What of education for citizenship?  Will STEM-based education prepare people adequately to be citizens? That’s a question I can’t answer.  Maybe liberal arts core requirements in high schools and below, and in undergraduate colleges, can help.  As far as the moral content, people affiliated with churches and other religious institutions will receive a certain measure of it there – but where will the “nones”, those affiliated with no religion [who are not, by the way, mostly agnostics or atheists, but “spiritual” people, whatever that is supposed to mean] learn the kind of morals they will need?

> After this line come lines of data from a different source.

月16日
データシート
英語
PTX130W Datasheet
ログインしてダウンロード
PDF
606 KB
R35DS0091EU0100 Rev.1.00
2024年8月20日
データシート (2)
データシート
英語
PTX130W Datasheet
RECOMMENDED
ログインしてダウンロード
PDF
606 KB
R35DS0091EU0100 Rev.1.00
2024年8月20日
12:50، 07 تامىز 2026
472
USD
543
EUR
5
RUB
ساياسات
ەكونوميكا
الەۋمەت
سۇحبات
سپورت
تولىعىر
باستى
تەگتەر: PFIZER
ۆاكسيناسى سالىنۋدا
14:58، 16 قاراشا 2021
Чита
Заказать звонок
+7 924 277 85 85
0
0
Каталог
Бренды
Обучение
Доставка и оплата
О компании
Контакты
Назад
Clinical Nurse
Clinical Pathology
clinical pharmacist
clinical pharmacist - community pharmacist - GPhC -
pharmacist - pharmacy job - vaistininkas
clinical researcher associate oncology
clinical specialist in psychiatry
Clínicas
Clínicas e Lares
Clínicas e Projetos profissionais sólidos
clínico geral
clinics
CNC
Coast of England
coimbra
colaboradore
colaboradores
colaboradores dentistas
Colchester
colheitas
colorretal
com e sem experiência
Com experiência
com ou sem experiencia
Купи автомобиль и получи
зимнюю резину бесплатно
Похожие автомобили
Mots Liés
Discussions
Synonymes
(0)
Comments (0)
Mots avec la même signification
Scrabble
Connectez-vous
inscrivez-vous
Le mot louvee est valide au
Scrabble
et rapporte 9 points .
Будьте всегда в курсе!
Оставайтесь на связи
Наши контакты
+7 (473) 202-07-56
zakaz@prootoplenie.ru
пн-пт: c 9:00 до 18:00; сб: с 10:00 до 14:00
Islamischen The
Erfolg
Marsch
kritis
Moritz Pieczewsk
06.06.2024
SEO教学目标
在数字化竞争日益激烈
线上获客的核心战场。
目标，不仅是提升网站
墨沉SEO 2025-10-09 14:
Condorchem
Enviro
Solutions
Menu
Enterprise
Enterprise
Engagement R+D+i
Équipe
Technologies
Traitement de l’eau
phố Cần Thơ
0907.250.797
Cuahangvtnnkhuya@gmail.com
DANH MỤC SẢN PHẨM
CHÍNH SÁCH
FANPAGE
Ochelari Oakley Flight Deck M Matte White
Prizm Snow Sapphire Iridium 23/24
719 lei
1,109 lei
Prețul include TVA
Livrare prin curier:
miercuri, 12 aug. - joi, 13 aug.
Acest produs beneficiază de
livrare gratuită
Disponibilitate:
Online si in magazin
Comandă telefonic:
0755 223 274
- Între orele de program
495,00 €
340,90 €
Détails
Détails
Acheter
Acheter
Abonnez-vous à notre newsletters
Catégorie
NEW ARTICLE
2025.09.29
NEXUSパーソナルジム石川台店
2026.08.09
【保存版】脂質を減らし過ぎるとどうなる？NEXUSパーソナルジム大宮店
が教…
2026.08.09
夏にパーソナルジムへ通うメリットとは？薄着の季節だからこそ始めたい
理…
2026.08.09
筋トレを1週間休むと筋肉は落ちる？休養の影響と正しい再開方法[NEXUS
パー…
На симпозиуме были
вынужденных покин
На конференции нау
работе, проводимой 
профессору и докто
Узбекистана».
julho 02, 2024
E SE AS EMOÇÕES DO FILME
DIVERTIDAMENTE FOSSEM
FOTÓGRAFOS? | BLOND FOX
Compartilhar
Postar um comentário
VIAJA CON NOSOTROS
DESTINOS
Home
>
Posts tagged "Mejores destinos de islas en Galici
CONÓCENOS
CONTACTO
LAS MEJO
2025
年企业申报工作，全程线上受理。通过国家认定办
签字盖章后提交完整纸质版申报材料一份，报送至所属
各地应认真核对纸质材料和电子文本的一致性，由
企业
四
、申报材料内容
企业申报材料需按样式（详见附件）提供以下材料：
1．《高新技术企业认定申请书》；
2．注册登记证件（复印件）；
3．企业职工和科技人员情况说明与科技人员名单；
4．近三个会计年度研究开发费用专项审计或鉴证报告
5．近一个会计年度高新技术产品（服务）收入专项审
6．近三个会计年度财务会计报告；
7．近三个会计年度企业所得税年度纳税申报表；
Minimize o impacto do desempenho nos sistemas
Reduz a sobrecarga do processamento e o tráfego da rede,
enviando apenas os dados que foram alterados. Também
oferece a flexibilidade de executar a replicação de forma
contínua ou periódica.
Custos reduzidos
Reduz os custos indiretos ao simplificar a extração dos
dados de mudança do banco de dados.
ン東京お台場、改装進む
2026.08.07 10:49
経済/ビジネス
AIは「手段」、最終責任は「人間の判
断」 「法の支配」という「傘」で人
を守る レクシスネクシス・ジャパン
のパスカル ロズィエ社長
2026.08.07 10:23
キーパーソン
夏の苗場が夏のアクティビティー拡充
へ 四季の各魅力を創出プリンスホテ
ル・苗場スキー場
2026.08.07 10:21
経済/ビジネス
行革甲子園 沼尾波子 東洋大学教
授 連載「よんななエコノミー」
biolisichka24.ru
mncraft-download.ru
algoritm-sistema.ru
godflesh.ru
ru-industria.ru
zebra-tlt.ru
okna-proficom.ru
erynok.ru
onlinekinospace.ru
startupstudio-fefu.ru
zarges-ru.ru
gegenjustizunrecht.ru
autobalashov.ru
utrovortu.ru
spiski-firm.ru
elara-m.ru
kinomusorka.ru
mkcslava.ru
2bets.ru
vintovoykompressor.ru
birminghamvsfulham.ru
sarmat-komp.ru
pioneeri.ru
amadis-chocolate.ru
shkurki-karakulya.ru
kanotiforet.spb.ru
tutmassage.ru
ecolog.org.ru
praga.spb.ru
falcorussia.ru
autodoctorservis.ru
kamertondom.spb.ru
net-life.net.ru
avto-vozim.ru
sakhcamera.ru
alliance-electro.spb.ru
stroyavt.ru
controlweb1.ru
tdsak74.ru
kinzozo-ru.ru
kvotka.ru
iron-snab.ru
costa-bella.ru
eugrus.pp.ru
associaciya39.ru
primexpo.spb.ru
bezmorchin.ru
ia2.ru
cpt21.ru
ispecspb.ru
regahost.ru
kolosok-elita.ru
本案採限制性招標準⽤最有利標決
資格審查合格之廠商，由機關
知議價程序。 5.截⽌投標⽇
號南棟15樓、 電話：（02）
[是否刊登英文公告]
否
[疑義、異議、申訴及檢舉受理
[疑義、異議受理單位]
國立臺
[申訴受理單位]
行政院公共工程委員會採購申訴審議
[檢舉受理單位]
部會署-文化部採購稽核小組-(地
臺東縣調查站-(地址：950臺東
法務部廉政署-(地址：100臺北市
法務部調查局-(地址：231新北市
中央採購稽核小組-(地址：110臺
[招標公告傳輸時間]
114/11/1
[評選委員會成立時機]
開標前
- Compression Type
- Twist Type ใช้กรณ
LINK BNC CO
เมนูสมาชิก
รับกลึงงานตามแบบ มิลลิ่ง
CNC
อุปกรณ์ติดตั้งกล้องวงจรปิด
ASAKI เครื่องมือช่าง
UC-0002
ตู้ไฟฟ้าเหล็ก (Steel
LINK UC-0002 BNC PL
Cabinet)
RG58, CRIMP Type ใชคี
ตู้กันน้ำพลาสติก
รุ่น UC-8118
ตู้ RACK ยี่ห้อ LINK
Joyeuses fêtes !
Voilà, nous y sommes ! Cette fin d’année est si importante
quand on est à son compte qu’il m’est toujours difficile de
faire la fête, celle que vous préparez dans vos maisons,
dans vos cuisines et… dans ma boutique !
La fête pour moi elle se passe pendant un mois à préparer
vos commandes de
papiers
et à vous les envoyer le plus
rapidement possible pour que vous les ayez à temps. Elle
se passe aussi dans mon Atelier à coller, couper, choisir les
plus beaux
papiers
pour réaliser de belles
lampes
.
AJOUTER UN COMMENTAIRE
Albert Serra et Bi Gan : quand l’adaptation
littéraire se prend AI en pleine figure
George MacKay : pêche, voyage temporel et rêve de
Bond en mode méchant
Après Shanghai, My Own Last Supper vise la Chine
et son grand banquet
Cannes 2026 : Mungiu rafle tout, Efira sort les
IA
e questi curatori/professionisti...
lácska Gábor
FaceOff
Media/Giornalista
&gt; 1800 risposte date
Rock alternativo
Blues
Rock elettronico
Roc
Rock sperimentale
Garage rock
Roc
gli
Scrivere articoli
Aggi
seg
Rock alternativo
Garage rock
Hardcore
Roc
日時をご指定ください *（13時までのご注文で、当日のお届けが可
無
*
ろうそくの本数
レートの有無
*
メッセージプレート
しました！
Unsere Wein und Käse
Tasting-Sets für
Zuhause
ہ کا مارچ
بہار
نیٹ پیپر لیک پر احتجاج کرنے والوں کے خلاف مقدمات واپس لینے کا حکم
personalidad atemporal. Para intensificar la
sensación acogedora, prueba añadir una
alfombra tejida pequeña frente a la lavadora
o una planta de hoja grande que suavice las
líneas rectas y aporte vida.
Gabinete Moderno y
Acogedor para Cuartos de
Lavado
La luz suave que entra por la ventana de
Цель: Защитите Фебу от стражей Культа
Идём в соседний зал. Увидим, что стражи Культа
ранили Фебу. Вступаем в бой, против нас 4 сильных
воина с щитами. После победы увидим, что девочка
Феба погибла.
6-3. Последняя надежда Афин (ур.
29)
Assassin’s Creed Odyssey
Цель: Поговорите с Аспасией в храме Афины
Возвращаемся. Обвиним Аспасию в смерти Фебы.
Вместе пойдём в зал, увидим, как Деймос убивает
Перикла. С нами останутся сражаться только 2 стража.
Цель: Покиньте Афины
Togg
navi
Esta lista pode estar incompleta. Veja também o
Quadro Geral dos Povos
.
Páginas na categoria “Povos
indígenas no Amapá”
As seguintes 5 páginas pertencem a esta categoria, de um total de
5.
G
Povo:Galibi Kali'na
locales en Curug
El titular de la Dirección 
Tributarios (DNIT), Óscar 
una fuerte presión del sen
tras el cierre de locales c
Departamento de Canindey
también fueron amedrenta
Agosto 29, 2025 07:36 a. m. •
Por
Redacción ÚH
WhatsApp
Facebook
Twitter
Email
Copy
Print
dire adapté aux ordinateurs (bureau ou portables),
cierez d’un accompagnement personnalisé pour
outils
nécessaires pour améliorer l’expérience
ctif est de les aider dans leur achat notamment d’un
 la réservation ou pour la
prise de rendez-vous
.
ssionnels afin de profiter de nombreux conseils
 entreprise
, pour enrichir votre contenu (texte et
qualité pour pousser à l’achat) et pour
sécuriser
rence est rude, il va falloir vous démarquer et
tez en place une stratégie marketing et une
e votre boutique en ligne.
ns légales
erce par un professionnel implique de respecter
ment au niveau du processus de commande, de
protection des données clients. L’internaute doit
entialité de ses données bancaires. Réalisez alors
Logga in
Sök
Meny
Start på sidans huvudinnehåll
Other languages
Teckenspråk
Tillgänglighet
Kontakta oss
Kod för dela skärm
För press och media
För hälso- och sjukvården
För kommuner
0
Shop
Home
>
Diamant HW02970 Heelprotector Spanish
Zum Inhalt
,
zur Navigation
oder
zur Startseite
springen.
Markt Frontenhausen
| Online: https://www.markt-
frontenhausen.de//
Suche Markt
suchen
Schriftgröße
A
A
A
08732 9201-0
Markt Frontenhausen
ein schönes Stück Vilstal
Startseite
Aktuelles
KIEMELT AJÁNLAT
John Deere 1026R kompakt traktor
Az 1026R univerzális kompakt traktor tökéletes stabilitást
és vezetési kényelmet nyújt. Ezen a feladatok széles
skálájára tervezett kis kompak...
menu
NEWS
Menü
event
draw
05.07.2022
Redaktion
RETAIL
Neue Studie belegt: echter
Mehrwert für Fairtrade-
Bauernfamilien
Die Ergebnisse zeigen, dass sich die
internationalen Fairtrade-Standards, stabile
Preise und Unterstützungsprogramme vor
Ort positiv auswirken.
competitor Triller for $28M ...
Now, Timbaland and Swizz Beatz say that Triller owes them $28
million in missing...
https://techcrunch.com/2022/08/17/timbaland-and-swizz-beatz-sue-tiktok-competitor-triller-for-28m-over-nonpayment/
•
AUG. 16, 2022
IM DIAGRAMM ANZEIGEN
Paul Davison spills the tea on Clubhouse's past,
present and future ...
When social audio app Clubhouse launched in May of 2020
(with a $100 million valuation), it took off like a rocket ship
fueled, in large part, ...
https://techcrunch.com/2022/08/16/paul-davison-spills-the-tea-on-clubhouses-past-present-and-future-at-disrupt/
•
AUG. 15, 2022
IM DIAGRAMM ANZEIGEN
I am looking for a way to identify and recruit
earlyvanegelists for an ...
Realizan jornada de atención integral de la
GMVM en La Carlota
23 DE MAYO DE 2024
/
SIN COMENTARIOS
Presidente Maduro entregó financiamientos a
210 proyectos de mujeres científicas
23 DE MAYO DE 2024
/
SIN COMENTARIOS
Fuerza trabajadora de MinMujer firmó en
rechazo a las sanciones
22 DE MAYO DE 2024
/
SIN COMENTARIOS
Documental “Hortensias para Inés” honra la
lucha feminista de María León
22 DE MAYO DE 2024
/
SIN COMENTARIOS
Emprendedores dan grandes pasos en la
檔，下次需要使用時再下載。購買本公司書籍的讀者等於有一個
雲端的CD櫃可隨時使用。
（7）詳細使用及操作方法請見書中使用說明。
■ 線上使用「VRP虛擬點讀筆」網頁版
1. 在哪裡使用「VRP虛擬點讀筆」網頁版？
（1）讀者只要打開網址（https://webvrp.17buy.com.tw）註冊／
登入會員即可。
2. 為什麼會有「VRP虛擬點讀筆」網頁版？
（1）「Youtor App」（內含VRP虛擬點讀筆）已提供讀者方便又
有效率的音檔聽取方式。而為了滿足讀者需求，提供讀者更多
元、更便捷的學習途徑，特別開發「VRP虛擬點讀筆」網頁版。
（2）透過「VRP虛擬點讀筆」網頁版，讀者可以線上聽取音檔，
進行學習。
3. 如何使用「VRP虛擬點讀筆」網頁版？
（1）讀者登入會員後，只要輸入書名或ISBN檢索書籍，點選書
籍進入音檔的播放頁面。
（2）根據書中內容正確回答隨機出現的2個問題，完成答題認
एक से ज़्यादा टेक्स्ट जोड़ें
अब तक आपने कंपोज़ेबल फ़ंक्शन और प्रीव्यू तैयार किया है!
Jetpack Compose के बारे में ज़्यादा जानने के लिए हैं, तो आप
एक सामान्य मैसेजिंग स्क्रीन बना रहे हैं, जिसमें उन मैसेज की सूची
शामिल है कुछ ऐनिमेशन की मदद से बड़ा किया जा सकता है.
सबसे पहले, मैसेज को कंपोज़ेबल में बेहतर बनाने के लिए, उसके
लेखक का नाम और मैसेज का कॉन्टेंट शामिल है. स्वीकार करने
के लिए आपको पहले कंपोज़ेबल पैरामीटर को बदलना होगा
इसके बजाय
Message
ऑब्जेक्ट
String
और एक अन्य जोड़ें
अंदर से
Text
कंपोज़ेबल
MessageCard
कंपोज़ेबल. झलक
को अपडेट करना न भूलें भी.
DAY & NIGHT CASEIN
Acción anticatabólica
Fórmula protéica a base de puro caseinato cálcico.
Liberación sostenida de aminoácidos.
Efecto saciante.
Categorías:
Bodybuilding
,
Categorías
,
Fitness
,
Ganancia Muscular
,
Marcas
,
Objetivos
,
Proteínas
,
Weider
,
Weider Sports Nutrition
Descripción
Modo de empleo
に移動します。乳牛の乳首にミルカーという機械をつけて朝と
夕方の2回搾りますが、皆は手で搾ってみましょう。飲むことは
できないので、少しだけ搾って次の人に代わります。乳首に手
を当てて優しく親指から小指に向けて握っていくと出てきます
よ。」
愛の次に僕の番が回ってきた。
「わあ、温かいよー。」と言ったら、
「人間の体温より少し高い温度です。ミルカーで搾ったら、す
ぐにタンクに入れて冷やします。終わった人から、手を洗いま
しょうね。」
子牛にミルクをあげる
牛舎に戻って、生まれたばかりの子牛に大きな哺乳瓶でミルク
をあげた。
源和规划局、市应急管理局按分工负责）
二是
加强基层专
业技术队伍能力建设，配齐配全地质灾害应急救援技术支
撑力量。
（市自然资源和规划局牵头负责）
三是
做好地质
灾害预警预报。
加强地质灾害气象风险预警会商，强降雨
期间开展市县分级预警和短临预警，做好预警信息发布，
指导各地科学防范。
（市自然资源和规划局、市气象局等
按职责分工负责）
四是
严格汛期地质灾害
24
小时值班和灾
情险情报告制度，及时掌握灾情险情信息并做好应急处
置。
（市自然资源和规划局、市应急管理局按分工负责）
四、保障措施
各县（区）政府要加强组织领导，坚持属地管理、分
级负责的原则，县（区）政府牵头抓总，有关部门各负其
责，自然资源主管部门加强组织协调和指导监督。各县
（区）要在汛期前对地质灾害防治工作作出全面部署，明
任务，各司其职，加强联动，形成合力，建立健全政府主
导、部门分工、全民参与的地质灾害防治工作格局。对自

Politically, I do not see the welfare state going away.  If corporations are no longer going to take care of people, as they did for so long [and small business never realy could], they will expect the government to step into that role.  For all the faults of Obamacare and Medicare, and yes they do need to be drastically revised, the businesses of the future will not wish to provide healthcare for their employees, except in the very nominal way it is done in France and Germany.  And employees will hardly wish to be tied to the same company for 40 years for the sake of health insurance, any more than companies wish to be tied to employees for 40 years.  My main concern about the welfare state is that “entitlements” should not lead us to perpetual government deficits.  And the philosophy of “entitlement” is a dangerous one, especially when the society does not have enough resources to pay off the “entitlements”.  But a lot has been written about that, and I don’t need to add to it here.

I am concerned about a sharp two-caste society such as Mr. Andreessen has predicted.  This is the first time that America will not be a primarily “middle class” society, whatever that means.  How will the lower class majority function politically?  Will it swing any weight at all?  Will it be able to sustain a healthy moral and family life, or as Charles Murray has feared in his latest book, Coming Apart, will their lives disintegrate and become like those of today’s underclass?  Jesus certainly didn’t think that the poor were less capable of virtue or salvation, nor that the rich were in any ultimate sense better behaved!